< Job 40 >
1 En de HEERE antwoordde Job, en zeide:
And the Lord addressed Job, and said,
2 Is het twisten met den Almachtige onderrichten? Wie God bestraft, die antwoorde daarop.
Will he that contendeth with the Almighty yet find fault? him that reproveth God answer this.
3 Toen antwoordde Job den HEERE, en zeide:
Then answered Job the Lord, and said,
4 Zie, ik ben te gering; wat zou ik U antwoorden? Ik leg mijn hand op mijn mond.
Behold, I am too vile: what shall I answer thee? my hand do I place on my mouth.
5 Eenmaal heb ik gesproken, maar zal niet antwoorden; of tweemaal, maar zal niet voortvaren.
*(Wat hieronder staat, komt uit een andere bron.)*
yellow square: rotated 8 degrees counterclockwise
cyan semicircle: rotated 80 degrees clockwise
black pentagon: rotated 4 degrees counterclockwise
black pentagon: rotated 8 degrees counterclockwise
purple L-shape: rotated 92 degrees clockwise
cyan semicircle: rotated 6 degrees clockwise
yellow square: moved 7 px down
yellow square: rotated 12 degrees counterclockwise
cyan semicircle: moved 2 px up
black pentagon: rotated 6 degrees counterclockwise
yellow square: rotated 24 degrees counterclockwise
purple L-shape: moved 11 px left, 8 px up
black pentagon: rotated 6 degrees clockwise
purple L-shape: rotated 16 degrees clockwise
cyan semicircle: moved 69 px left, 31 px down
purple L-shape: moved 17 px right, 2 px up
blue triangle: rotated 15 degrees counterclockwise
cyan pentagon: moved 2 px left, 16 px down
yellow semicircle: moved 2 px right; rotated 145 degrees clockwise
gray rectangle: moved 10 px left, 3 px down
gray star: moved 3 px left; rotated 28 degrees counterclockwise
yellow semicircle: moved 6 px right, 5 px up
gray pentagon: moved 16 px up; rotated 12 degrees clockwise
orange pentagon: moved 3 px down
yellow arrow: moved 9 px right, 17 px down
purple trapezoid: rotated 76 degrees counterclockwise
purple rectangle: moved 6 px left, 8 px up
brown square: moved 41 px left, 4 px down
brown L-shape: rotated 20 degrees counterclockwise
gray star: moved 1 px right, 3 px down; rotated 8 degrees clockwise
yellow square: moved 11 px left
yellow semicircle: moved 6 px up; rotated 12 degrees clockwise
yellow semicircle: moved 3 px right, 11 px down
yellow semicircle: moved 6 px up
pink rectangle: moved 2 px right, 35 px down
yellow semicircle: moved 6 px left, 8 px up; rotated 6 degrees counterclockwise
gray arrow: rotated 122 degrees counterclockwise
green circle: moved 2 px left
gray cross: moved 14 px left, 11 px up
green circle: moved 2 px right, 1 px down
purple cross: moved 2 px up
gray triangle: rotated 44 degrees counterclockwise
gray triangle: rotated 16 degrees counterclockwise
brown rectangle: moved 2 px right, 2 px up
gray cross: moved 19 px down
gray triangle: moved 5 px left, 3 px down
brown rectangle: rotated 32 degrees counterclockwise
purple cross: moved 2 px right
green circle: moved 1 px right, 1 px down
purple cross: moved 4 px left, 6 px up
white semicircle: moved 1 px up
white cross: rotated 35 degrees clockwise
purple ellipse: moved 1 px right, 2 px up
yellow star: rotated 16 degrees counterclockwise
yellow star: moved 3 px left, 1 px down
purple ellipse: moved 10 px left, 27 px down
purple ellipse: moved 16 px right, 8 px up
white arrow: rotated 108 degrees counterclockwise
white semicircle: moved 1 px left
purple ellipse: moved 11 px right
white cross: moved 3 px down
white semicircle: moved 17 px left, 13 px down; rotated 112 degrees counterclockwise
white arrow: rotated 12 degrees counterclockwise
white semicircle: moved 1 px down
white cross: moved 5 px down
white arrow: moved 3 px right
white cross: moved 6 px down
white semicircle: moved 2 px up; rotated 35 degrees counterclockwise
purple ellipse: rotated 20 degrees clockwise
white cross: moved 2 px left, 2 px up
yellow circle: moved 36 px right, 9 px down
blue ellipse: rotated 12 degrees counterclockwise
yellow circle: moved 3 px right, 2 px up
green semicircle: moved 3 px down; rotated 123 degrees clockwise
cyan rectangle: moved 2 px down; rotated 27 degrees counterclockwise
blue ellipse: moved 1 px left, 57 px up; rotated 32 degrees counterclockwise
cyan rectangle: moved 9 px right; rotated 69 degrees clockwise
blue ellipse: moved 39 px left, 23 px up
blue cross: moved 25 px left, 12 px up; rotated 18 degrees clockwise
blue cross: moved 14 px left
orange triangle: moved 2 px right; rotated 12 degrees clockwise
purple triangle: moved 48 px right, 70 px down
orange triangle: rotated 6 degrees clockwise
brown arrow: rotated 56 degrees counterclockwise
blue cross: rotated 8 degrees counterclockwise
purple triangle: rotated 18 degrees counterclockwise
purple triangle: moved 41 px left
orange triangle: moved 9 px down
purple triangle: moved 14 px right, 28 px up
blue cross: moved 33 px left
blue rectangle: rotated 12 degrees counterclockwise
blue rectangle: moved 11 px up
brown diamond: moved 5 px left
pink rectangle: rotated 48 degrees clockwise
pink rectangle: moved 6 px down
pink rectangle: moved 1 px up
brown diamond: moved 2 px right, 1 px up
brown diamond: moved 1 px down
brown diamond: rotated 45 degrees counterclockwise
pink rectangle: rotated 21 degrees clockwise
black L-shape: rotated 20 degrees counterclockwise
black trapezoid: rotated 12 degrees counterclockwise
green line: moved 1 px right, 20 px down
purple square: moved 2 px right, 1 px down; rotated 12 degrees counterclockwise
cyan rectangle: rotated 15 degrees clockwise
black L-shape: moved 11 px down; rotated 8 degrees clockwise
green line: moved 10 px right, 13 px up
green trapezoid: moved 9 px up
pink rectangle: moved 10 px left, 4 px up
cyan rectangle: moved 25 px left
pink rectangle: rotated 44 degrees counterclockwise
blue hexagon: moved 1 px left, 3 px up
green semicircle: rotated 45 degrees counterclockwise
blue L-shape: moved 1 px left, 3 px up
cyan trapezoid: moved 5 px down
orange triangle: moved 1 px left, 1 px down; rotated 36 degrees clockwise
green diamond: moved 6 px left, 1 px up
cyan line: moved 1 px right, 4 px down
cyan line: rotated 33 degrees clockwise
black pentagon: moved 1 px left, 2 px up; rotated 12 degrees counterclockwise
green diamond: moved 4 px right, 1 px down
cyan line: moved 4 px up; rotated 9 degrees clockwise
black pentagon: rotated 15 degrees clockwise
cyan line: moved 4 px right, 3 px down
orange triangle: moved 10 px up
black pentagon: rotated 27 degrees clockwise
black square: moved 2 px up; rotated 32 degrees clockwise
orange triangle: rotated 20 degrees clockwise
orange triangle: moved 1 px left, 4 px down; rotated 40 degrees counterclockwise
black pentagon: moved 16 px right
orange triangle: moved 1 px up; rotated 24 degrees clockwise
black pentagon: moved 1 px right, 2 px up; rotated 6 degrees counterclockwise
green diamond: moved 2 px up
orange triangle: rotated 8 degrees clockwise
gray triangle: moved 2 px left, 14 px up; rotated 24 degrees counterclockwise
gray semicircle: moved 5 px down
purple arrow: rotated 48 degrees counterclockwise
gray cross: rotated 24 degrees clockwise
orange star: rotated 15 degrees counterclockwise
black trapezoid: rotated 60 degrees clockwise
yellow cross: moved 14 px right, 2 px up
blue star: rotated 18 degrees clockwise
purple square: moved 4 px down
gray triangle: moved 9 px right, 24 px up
Once have I spoken; but I will not answer: yea, twice; but I will not repeat it again.
6 En de HEERE antwoordde Job uit een onweder, en zeide:
Then answered the Lord unto Job out of the storm-wind, and said,
7 Gord nu als een man uw lenden; Ik zal u vragen, en onderricht Mij.
Do but gird up like a mighty man thy loins: I will ask thee, and do thou inform me.
8 Zult gij ook Mijn oordeel te niet maken? Zult Gij Mij verdoemen, opdat gij rechtvaardig zijt?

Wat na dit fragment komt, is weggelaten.